Wednesday, January 15th, 2020

In a Current Treatment Options in Gastroenterology review, a nutritionist and a gastroenterologist claim that "ultra-processed" food causes obesity.

If you are not familiar with ultra-processed food, that is a new-ish designation, an arbitrary metric of numerous things to separate it from regular processed food. All bread made in the last 10,000 years is "processed" food, for example, and 'all food is processed' reality hobbled efforts by integrative medicine/food is medicine proponents to claim our modern lifestyle is killing us, when the science community instead knows it's simply obesity that is the risk factor.
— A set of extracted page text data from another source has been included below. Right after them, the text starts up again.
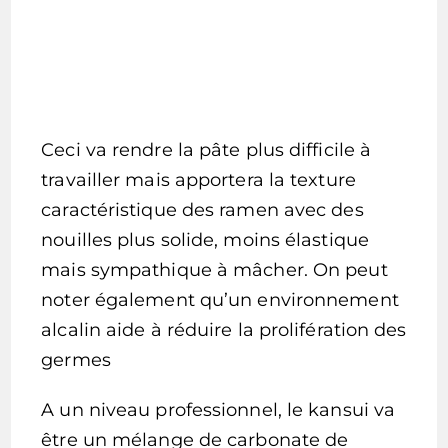
Ceci va rendre la pâte plus difficile à
travailler mais apportera la texture
caractéristique des ramen avec des
nouilles plus solide, moins élastique
mais sympathique à mâcher. On peut
noter également qu’un environnement
alcalin aide à réduire la prolifération des
germes
A un niveau professionnel, le kansui va
être un mélange de carbonate de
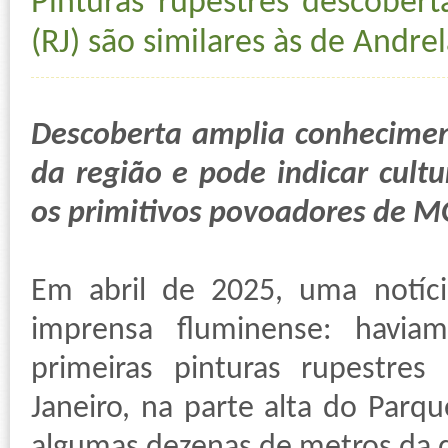
Pinturas rupestres descober
(RJ) são similares às de Andre
Descoberta amplia conheciment
da região e pode indicar cult
os primitivos povoadores de M
Em abril de 2025, uma notíc
imprensa fluminense: havia
primeiras pinturas rupestre
Janeiro, na parte alta do Parqu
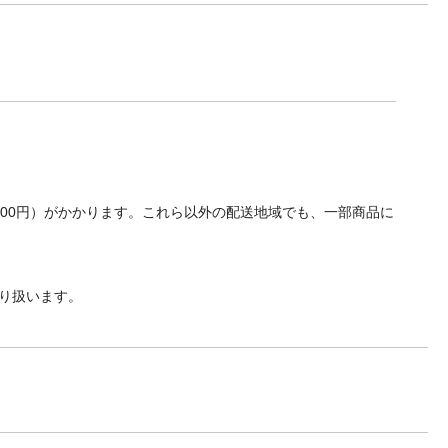
700円）がかかります。これら以外の配送地域でも、一部商品に
り扱います。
What is this "ultra-processed" food? Good luck getting a science answer. Because it's made up, it's definition has changed over time, to be varying levels of fat, sugar, salt, fiber, and even its "process", including whether or not it is advertised. It all depends on who is doing the scaremongering. In the past, if you canned your own fresh vegetables, it was processed and in the same category as Wonder bread you bought in a store - which is why in New Jersey it is illegal to sell bread or jelly you make in your house. Any processed food has the same rules before it can be sold to the public. By putting your fruit in a Ball jar and sealing it in your kitchen you are not obeying the fresh fetish.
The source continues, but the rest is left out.